The NAM countries and Non-Alignment

Opinion

Non-Aligned-MovementThe recently held NAM meeting in Iran has highlighted the imminent threats faced by the countries and their capability to deal with these perils. For the uninitiated, the Non-Alignment movement was adopted by the post-colonial states to counter all forms of racial and cultural discrimination, economic exploitation against them and to promote nationalism. The cold war politics between the USA and the erstwhile USSR further fueled the movement.

Though the cold war exists only in history books now, issues like arms race, proliferation of weapons of mass destruction, cross border terrorism, unemployment, poverty, food crises, economic slowdown, inflation provide sufficient reasons to the the 110 NAM countries to work cohesively. Together, they will be more effective in their efforts to bridge the gap between the developed, underdeveloped and third world countries, especially in the current economic climate. Race for armament among the NAM countries must take a backseat. Import of sophisticated arms, weapons from the west must be discouraged by all the NAM countries. Establishment of any western strategic, military base in the NAM countries must be avoided as it threatens political sovereignty. Rather, the resources must be channeled towards fighting poverty, unemployment and to establish democracy and human rights. The principle of Collective securities must be followed by all the members of NAM countries.

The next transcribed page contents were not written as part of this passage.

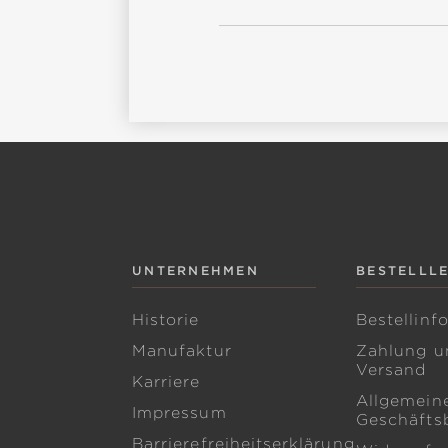
UNTERNEHMEN
BESTELLL
Historie
Bestellinf
Manufaktur
Zahlung u
Versand
Karriere
Allgemein
Impressum
Geschäfts
Barrierefreiheitserklärung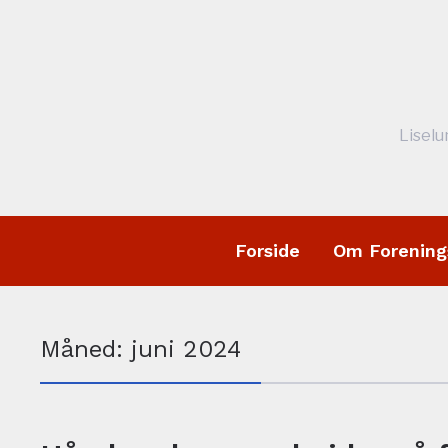
facebook
Liselu
Forside
Om Forening
Måned:
juni 2024
NYHEDER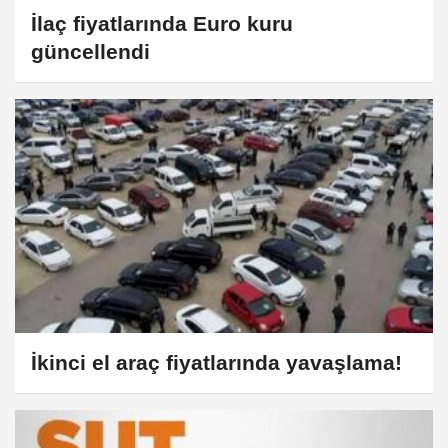
İlaç fiyatlarında Euro kuru
güncellendi
İkinci el araç fiyatlarında yavaşlama!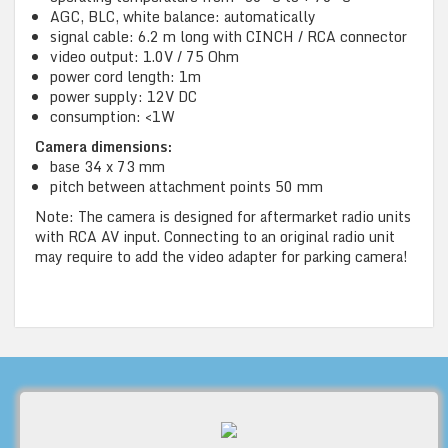
AGC, BLC, white balance: automatically
signal cable: 6.2 m long with CINCH / RCA connector
video output: 1.0V / 75 Ohm
power cord length: 1m
power supply: 12V DC
consumption: <1W
Camera dimensions:
base 34 x 73 mm
pitch between attachment points 50 mm
Note: The camera is designed for aftermarket radio units
with RCA AV input. Connecting to an original radio unit
may require to add the video adapter for parking camera!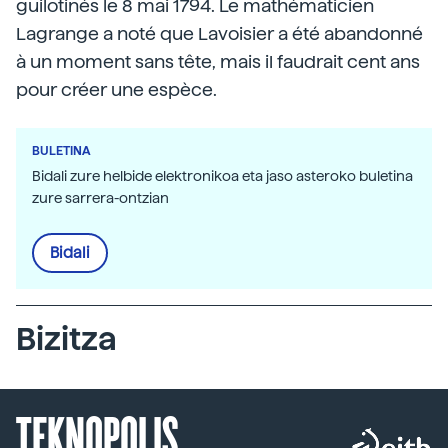
guilotinés le 8 mai 1794. Le mathématicien
Lagrange a noté que Lavoisier a été abandonné
à un moment sans tête, mais il faudrait cent ans
pour créer une espèce.
BULETINA
Bidali zure helbide elektronikoa eta jaso asteroko buletina
zure sarrera-ontzian
Bidali
Bizitza
TEKNOPOLIS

In the 16th NAM summit, the Indian Prime Minister, Mr. Manmohan Singh set an example when he dealt with Iran’s president Mahmoud Ahmadinejad and its supreme religious leader Ayatollah Khomeini by resisting U.S. led economic sanctions for its alleged violations of Nuclear non-proliferation treaty (N.P.T.). He also met with Mr. Asif Ali Zardari in an effort to pacify Indo-Pak relations. His endeavors to bring peace to West Asia led him to a discussion with Egypt’s new President Mohamed Morsi.

On the economic front, from its unique position, India should lead the NAM nations to establish a common economic market similar to the European Common Market. This will reduce dependency on the western countries and strengthen the local economy to make the NAM nations more self-reliant. A sound economic federation among the nations of the countries of Asia, Africa and Latin America can deal with the developed nations.

The internationally negotiated economic world order with its institutions like IMF, IBRD, GATT was not suitable to the newly independent nations. The NAM struggle for the establishment of a new international economic order (NIEO) has not been successful. In the NAM conferences, members emphasized on the issue of net transfer of resources and technical know-how to the developing and least developed countries and demanded lasting solutions to the third world debt crisis, the removal of protectionist barrier, remunerative commodity prices and stable monetary conditions at the UNCTAD meetings.

The Foreign ministers conference of NAM countries held at Ankara in September1991 proclaimed a manifesto titled “A world in transition from diminishing confrontation towards increased cooperation”. It emphasized the end of dialectics between the east and the west and the beginning of a new path of world peace. NAM will have work with the international community to solve problems like poverty, malnutrition, starvation and illiteracy.